Option 1. The effect is not significant, so this conceptual replication “did not work,” let’s file drawer the sucker. This response is probably still very common but it contributes to publication bias.

Option 2. We consider this a pilot study and now perform a power analysis based on it and run a new (and much larger) batch of subjects. The old data are now meaningless for hypothesis testing. This is better than option 1 but is rather wasteful. Why throw away a perfectly good data set?

Option 3. Our method wasn’t sensitive enough. Let’s improve it and then run a new study. Probably a very common response. But it may be premature and is not guaranteed to lead to a more decisive result. And you’re still throwing away the old data (see option 1).

Liverpool FC, victorious in the 2005 Champions League final 
in Istanbul after overcoming a 3-0 deficit against AC Milan
Option 4. The effect is not significant, but if we also report the Bayes factor, we can at least say something meaningful about the Null hypothesis and maybe get it published. This seems to become more common nowadays. It is not a bad idea as such, but it is likely to get misinterpreted as: H0 is true (even by the researchers themselves). The Bayes factor tells us something about the support for a hypothesis relative to some other hypothesis given the data such as they are. And what the data are here is: too few. We found BF10= .21, which translates to about 5 times more evidence for H0 than for H1, but this is about as meaningful as the score in a soccer match after 30 minutes of play. Sure, H0 is ahead but H1 might well score a come-from-behind victory. There are after all 60 more minutes to play! 

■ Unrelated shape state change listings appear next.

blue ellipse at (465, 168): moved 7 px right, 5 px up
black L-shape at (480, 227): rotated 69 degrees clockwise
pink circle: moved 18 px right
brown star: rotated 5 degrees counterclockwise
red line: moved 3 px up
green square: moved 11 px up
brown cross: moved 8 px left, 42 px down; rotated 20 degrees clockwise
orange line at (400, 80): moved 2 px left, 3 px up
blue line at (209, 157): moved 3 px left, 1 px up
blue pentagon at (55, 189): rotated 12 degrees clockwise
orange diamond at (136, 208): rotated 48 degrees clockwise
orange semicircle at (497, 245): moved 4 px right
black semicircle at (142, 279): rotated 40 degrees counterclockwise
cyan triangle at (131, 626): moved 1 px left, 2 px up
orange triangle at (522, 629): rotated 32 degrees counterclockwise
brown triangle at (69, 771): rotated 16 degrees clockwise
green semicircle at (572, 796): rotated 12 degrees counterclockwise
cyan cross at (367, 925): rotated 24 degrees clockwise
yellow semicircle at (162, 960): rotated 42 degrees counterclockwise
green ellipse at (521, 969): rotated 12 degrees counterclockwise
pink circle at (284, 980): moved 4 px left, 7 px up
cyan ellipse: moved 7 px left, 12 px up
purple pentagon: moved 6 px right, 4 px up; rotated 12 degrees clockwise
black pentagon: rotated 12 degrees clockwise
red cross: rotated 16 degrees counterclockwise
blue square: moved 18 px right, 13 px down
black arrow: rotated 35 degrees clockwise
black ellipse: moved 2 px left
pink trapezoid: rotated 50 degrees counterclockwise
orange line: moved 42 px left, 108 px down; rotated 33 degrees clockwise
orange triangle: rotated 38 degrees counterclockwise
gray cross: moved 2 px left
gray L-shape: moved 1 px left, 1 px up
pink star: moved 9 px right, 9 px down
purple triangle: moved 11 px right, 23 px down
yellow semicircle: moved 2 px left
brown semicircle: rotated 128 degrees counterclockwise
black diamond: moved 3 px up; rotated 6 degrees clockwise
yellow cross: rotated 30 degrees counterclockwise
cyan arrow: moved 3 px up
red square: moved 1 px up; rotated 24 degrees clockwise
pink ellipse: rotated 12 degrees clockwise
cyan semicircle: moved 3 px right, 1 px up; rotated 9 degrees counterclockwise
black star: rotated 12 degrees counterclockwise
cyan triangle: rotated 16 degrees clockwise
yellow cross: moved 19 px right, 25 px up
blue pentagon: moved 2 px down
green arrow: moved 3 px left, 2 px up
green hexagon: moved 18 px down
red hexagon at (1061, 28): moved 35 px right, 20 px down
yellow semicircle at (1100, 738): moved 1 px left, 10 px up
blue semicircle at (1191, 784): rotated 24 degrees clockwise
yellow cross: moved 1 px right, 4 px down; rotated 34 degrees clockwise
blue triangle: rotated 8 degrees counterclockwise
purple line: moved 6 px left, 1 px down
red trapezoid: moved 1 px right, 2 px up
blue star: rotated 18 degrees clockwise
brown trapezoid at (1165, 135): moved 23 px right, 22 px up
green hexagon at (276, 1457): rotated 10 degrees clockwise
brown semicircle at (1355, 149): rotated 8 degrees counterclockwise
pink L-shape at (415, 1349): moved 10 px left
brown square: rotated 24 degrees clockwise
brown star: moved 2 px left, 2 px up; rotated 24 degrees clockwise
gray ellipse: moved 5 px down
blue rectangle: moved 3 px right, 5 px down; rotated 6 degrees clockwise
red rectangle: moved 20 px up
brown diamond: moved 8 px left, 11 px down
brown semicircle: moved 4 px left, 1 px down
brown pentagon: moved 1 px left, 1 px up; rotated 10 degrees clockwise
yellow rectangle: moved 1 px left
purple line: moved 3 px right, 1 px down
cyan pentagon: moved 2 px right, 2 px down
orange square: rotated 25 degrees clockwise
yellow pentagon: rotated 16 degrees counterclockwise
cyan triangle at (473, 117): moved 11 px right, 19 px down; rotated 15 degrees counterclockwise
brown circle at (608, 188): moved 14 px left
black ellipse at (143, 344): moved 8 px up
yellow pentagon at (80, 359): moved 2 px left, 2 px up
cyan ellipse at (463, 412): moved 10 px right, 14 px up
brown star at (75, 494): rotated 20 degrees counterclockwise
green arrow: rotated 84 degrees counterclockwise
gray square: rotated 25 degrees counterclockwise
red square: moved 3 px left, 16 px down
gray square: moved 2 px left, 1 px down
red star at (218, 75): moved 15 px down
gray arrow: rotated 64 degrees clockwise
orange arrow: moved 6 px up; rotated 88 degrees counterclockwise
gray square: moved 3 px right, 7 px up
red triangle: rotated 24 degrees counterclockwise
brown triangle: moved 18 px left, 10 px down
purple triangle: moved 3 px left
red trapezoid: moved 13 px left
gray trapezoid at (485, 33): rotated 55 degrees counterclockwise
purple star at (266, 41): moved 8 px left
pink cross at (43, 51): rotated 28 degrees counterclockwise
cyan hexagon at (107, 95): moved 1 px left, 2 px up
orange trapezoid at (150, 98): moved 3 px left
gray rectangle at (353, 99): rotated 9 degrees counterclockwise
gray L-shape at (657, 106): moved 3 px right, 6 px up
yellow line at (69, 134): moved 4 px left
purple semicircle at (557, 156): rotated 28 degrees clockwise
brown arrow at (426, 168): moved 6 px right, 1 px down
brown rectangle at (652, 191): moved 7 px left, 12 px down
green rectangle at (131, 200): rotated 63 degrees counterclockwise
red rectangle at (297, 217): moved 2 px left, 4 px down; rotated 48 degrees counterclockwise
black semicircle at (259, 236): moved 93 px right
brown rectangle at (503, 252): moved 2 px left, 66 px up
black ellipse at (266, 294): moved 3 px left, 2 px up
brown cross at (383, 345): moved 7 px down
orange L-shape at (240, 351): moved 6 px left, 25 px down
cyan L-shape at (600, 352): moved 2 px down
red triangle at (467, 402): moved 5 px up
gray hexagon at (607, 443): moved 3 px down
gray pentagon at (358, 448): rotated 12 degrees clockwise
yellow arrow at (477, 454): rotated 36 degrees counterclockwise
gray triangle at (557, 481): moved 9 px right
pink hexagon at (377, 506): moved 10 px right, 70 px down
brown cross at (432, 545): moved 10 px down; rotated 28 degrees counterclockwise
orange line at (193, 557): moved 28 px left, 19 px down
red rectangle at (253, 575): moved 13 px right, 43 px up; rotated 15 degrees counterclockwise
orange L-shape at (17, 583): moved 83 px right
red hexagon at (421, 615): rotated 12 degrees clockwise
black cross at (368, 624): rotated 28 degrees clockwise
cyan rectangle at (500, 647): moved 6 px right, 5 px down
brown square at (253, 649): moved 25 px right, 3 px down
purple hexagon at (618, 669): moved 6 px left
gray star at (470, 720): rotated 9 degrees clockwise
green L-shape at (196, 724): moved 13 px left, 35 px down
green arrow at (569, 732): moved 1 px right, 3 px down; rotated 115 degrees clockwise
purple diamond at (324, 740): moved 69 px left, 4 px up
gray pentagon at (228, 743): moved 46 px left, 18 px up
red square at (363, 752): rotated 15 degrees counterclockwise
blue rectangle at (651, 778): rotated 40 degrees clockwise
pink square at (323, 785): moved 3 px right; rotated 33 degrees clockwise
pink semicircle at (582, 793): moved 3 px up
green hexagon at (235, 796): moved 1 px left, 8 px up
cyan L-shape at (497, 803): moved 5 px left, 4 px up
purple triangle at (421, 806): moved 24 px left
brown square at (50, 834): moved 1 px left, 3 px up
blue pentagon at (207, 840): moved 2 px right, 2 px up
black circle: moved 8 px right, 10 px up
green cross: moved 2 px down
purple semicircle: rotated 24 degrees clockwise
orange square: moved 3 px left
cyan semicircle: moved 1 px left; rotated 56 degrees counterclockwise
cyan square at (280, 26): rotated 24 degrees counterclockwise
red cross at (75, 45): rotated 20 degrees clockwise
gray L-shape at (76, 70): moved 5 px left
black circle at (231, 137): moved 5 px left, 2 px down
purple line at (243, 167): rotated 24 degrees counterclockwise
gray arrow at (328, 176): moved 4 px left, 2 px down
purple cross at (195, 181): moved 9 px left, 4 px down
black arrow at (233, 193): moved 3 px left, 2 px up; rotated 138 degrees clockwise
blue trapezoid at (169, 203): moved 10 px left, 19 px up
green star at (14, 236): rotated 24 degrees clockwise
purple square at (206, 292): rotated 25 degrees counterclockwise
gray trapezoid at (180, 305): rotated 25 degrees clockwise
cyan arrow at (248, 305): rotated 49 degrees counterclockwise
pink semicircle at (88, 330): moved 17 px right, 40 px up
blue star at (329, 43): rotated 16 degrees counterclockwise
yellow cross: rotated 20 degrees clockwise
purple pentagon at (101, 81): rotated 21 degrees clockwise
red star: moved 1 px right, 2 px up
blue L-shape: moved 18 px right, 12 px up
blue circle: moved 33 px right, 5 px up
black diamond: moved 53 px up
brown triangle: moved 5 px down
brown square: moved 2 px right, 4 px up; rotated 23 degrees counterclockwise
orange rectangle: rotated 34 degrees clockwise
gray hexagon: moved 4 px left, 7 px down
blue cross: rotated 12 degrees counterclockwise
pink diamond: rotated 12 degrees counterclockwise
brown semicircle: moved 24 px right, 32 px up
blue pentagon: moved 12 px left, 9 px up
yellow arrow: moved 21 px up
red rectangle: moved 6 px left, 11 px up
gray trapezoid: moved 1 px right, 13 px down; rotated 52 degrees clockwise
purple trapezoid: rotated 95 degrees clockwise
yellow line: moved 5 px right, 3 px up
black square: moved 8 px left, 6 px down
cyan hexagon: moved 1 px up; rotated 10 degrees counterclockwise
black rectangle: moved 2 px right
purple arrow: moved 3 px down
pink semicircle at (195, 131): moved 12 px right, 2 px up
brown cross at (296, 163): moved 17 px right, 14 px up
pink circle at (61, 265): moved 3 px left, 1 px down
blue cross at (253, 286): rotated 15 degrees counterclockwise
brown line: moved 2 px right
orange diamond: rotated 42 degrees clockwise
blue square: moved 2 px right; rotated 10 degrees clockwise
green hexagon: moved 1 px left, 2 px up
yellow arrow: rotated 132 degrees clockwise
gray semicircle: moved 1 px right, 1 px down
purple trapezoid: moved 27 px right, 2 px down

Option 5.  The effect is not significant but we’ll keep on testing until it is. Simmons et al. have provided a memorable illustration of how problematic optional stopping is. In his blog, Ryne Sherman describes a Monte Carlo simulation of p-hacking, showing that it can inflate the false positive rate from 5% to 20%. Still, the intuition that it would be useful to test more subjects is a good one. And that leads us to…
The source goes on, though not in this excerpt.